Por Redacción
Ciudad de Mexico, 18 de marzo de 2026.- La alcaldesa de Cuauhtémoc, Alessandra Rojo de la Vega, y el secretario de Vivienda capitalino, Inti Muñoz Santini, se enfrentaron públicamente por la responsabilidad en el colapso de un edificio en la colonia San Antonio Abad, que dejó tres personas muertas el pasado 9 de marzo. El conflicto surge tras la demolición de un inmueble en la calle San Antonio Abad 124, cuya autorización fue negada inicialmente por detectarse diez riesgos graves, pero que se otorgó tres días después mediante un Acuerdo de Facilidades.

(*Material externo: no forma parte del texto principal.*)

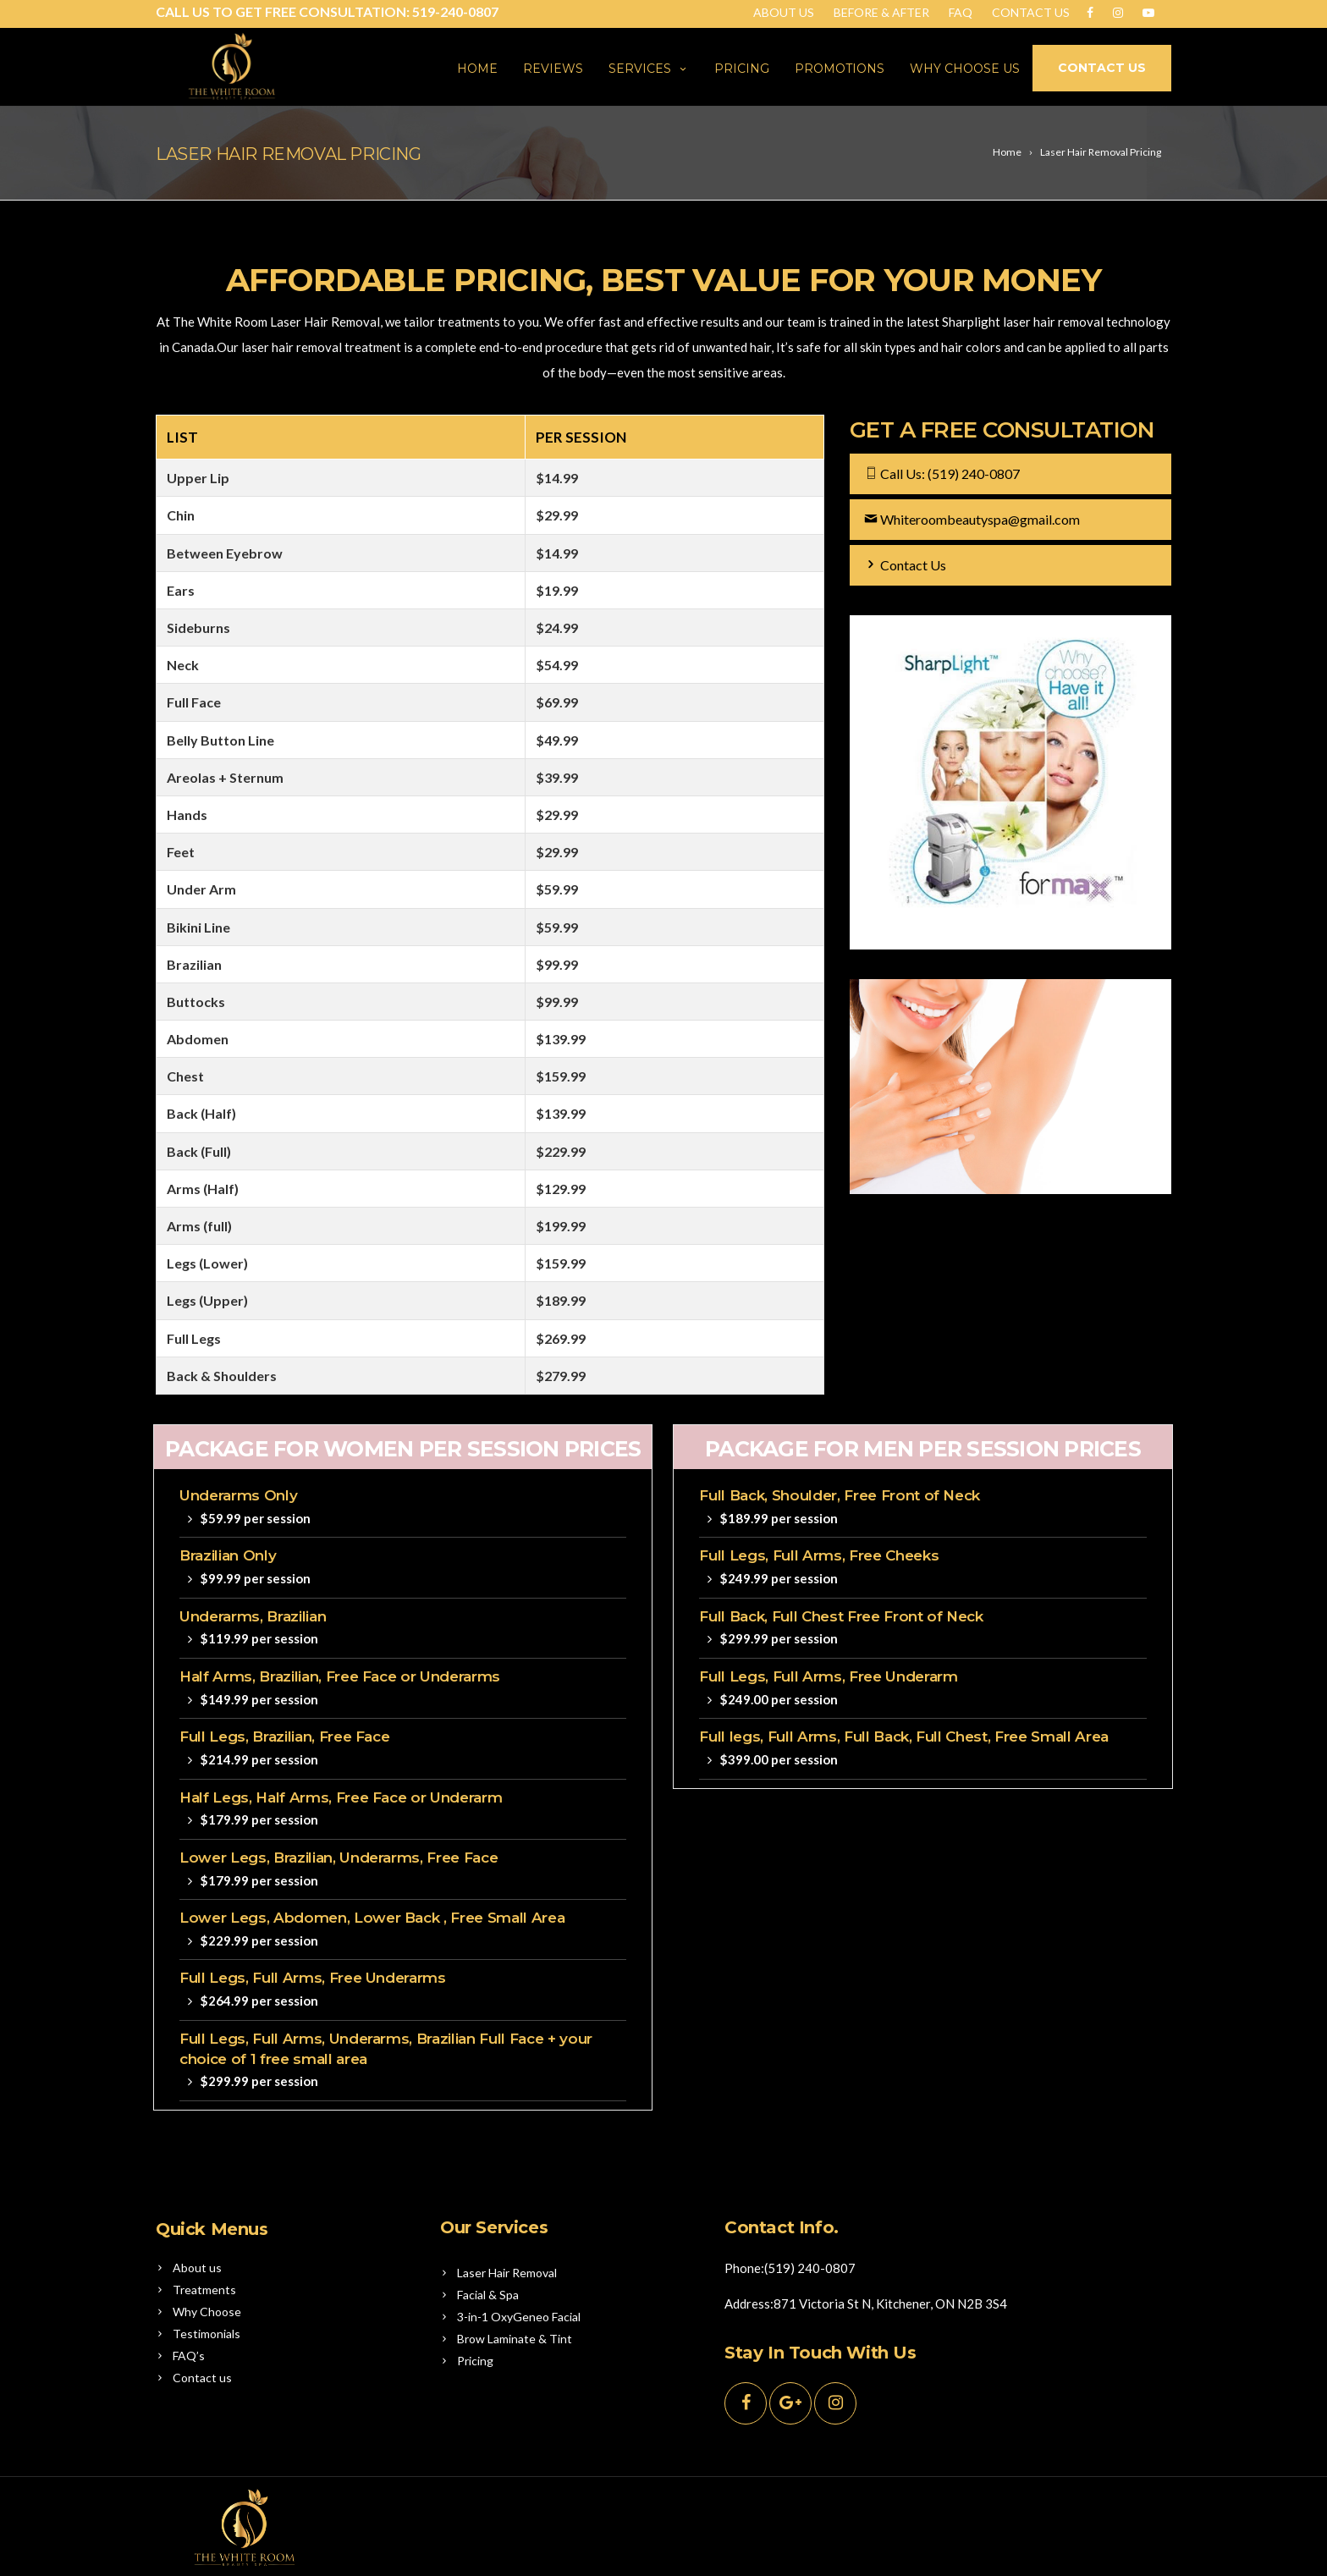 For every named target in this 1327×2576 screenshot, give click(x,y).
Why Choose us (965, 68)
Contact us (202, 2377)
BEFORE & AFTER (881, 12)
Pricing (741, 68)
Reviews (553, 68)
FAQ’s (189, 2355)
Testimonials (206, 2333)
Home (477, 68)
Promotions (839, 68)
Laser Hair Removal (507, 2272)
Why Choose (207, 2311)
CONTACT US (1102, 67)
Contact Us (1031, 12)
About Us (783, 12)
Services (648, 68)
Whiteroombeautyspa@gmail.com (980, 519)
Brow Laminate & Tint (514, 2338)
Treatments (204, 2289)
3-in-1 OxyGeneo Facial (519, 2316)
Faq (960, 12)
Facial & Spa (488, 2294)
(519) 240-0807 (974, 473)
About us (197, 2267) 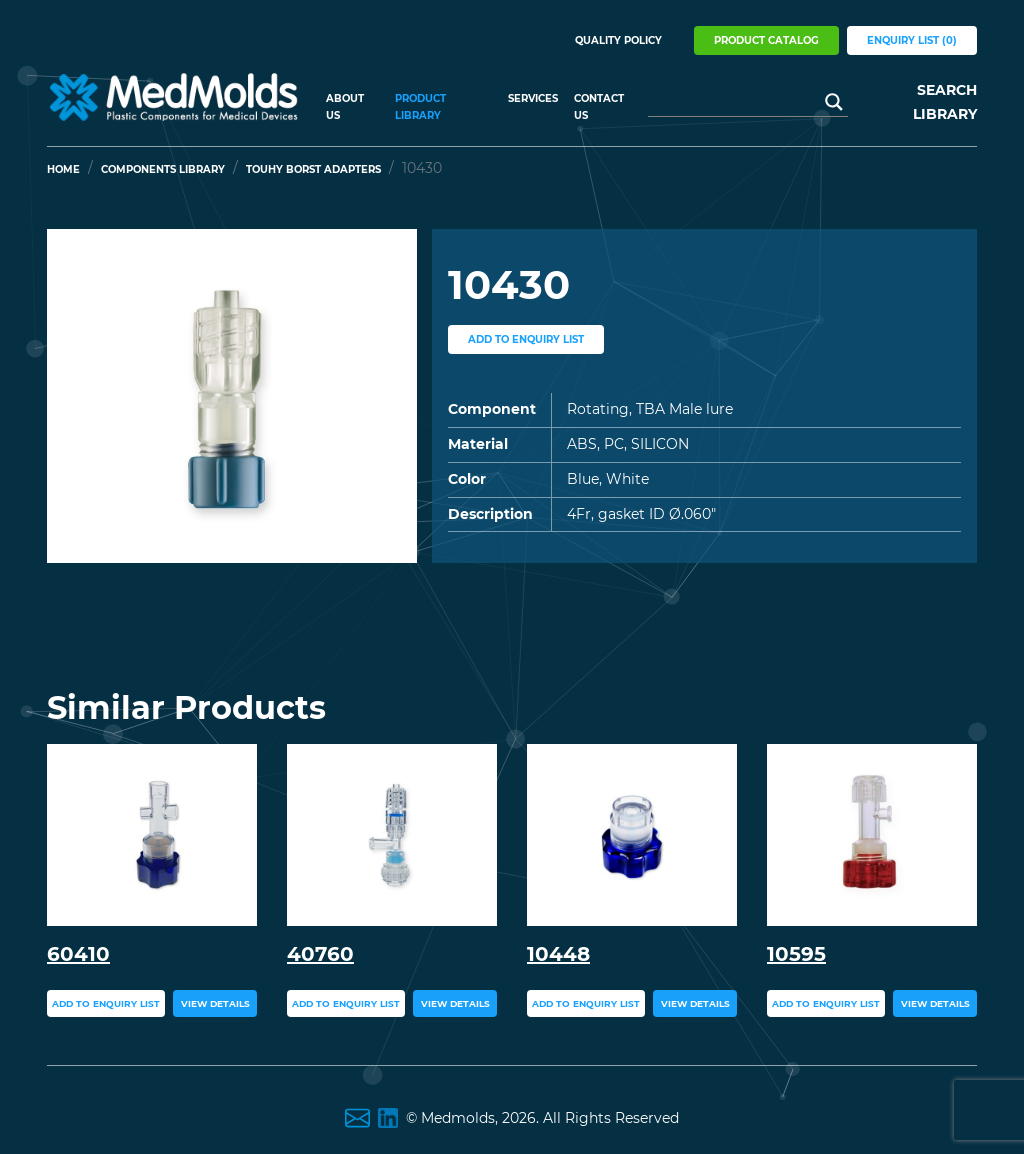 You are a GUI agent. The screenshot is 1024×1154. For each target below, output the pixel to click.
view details (215, 1003)
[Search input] (739, 102)
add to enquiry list (526, 339)
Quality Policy (618, 40)
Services (533, 98)
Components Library (163, 169)
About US (345, 107)
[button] (75, 396)
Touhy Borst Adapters (313, 169)
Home (63, 169)
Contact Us (599, 107)
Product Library (420, 107)
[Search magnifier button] (834, 102) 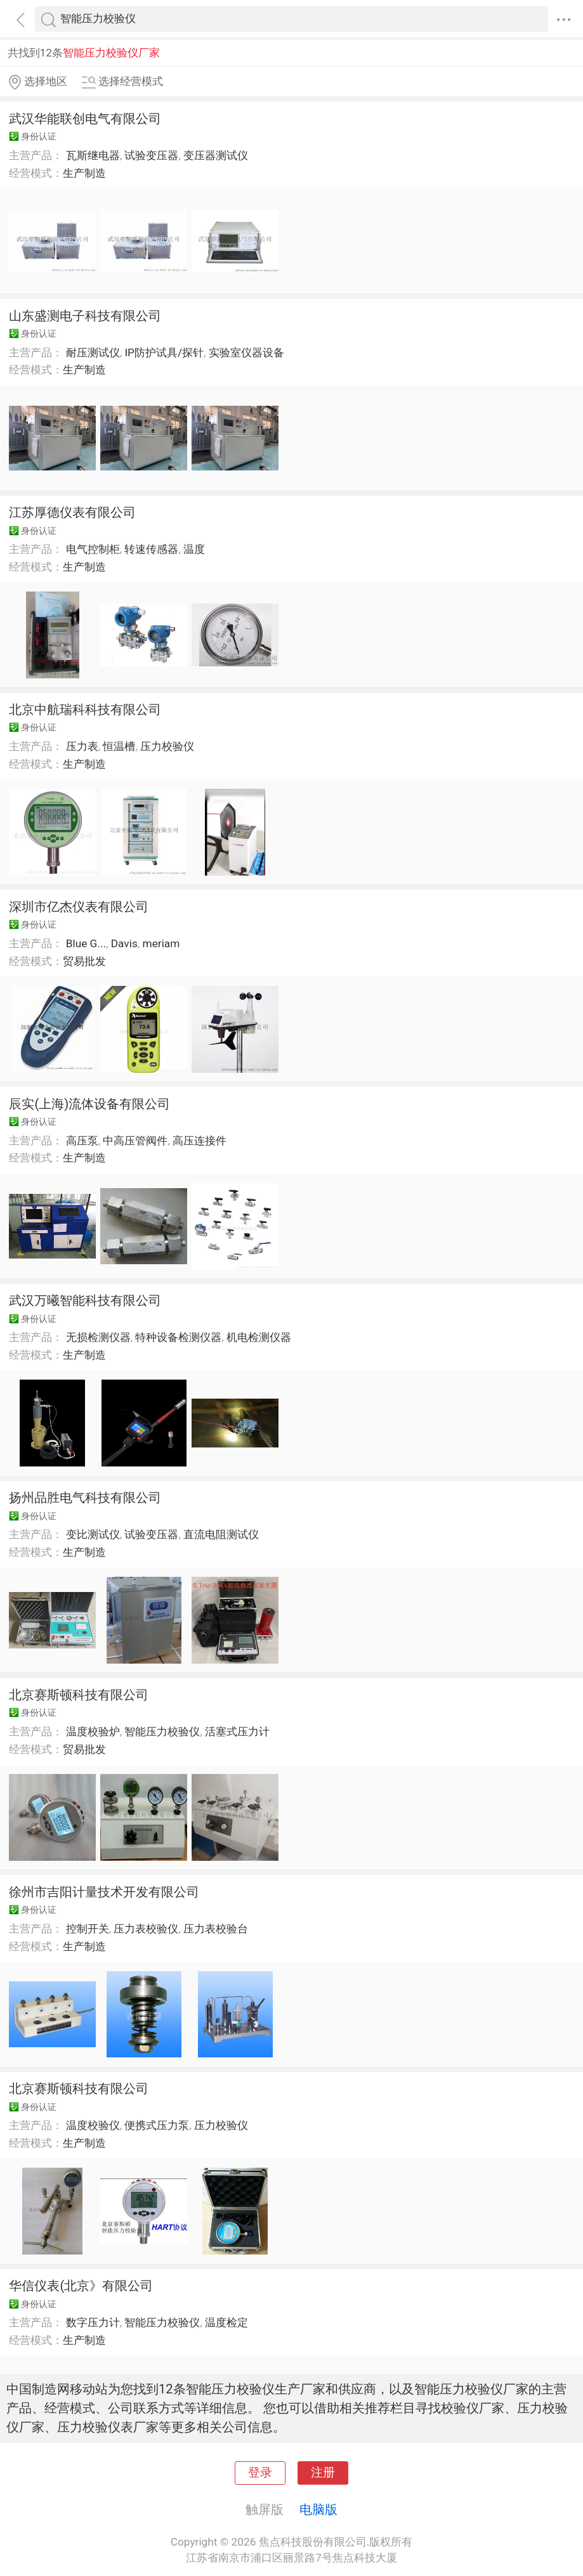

Rojo de la Vega señaló que, bajo dicho acuerdo, la supervisión de la obra, la coordinación del proceso y la garantía de seguridad recaían de manera obligatoria en las autoridades del gobierno de la Ciudad de México. “La demolición debía ser supervisada por el gobierno capitalino mediante Acuerdo de Facilidades, que obligaba a las autoridades de la Ciudad de México a supervisar la obra, coordinar el proceso y garantizar la seguridad”, afirmó la alcaldesa, calificando la decisión de autorizar la obra como deliberada y no un error.
En respuesta, el secretario Inti Muñoz Santini sostuvo en una conferencia de prensa que la responsabilidad primaria de vigilancia recaía de manera ineludible en la alcaldía Cuauhtémoc, con o sin el acuerdo de facilidades. Esta contradicción deja en evidencia una disputa institucional sobre quién debió garantizar las condiciones de seguridad en el predio, mientras la investigación por el colapso fatal sigue su curso.
El permiso de demolición para el edificio, propiedad de una empresa aún no identificada públicamente, fue rechazado inicialmente el 17 de octubre por las autoridades locales tras detectarse riesgos estructurales considerados graves. Sin embargo, el 20 de octubre se autorizó la obra mediante el mecanismo especial de Acuerdo de Facilidades, un instrumento que suele agilizar trámites pero que en este caso derivó en tragedia.
El incidente ocurrido en la alcaldía Cuauhtémoc pone bajo la lupa los protocolos de supervisión y la coordinación entre el gobierno central de la CDMX y las alcaldías en obras de alto riesgo. Hasta el momento, no se han dado a conocer los nombres de las víctimas mortales ni los detalles específicos de los riesgos detectados que llevaron al rechazo inicial del permiso.
El desastre ha reavivado el debate sobre la transparencia y la responsabilidad en la gestión urbana de la capital, especialmente en colonias con alta densidad de construcción y antigüedad. Se espera que las investigaciones forenses y administrativas determinen las causas técnicas del colapso y asignen responsabilidades, mientras familiares de las víctimas y vecinos exigen justicia y mayores garantías de seguridad.